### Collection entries
= = =
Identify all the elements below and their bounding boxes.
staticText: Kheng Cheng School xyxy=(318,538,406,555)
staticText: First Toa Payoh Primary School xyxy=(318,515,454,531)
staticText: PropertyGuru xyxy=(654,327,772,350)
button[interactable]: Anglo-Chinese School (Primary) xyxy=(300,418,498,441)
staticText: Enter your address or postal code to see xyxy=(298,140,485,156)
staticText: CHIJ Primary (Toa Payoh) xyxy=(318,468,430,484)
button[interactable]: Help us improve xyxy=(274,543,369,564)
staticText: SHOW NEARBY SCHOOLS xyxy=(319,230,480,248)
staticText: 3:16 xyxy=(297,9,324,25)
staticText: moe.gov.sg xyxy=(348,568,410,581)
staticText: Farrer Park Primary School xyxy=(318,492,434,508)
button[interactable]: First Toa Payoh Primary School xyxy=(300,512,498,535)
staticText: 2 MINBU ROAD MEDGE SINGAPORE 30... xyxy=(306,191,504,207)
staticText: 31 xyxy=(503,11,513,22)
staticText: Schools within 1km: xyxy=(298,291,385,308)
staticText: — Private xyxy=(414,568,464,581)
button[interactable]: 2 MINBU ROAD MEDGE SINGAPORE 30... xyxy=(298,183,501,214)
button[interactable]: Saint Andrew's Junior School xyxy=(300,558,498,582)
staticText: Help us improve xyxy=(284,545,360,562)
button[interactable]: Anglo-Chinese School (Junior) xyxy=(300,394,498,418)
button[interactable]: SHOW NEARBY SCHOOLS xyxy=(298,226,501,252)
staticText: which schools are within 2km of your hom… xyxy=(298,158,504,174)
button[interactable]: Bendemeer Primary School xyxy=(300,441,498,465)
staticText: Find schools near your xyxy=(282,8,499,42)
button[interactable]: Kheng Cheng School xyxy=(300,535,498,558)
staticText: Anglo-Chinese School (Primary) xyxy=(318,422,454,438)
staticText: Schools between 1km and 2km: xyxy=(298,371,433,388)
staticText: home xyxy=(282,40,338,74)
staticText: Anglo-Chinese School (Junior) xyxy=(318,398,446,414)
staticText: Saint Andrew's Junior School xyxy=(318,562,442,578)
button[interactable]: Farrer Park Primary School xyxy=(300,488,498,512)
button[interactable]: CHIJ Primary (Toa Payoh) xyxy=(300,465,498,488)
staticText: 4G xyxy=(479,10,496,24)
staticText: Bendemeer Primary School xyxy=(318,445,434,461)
= = =
### WHAT IS BEING ASKED
Return each entry above exactly, leaving none out.

### OUTPUT FOR THIS TASK
Identify all the elements below and their bounding boxes.
staticText: Kheng Cheng School xyxy=(318,538,406,555)
staticText: First Toa Payoh Primary School xyxy=(318,515,454,531)
staticText: PropertyGuru xyxy=(654,327,772,350)
button[interactable]: Anglo-Chinese School (Primary) xyxy=(300,418,498,441)
staticText: Enter your address or postal code to see xyxy=(298,140,485,156)
staticText: CHIJ Primary (Toa Payoh) xyxy=(318,468,430,484)
button[interactable]: Help us improve xyxy=(274,543,369,564)
staticText: SHOW NEARBY SCHOOLS xyxy=(319,230,480,248)
staticText: 3:16 xyxy=(297,9,324,25)
staticText: moe.gov.sg xyxy=(348,568,410,581)
staticText: Farrer Park Primary School xyxy=(318,492,434,508)
button[interactable]: First Toa Payoh Primary School xyxy=(300,512,498,535)
staticText: 2 MINBU ROAD MEDGE SINGAPORE 30... xyxy=(306,191,504,207)
staticText: 31 xyxy=(503,11,513,22)
staticText: Schools within 1km: xyxy=(298,291,385,308)
staticText: — Private xyxy=(414,568,464,581)
button[interactable]: 2 MINBU ROAD MEDGE SINGAPORE 30... xyxy=(298,183,501,214)
button[interactable]: Saint Andrew's Junior School xyxy=(300,558,498,582)
staticText: Help us improve xyxy=(284,545,360,562)
button[interactable]: Anglo-Chinese School (Junior) xyxy=(300,394,498,418)
button[interactable]: SHOW NEARBY SCHOOLS xyxy=(298,226,501,252)
staticText: which schools are within 2km of your hom… xyxy=(298,158,504,174)
button[interactable]: Bendemeer Primary School xyxy=(300,441,498,465)
staticText: Find schools near your xyxy=(282,8,499,42)
button[interactable]: Kheng Cheng School xyxy=(300,535,498,558)
staticText: Anglo-Chinese School (Primary) xyxy=(318,422,454,438)
staticText: Schools between 1km and 2km: xyxy=(298,371,433,388)
staticText: home xyxy=(282,40,338,74)
staticText: Anglo-Chinese School (Junior) xyxy=(318,398,446,414)
staticText: Saint Andrew's Junior School xyxy=(318,562,442,578)
button[interactable]: Farrer Park Primary School xyxy=(300,488,498,512)
button[interactable]: CHIJ Primary (Toa Payoh) xyxy=(300,465,498,488)
staticText: 4G xyxy=(479,10,496,24)
staticText: Bendemeer Primary School xyxy=(318,445,434,461)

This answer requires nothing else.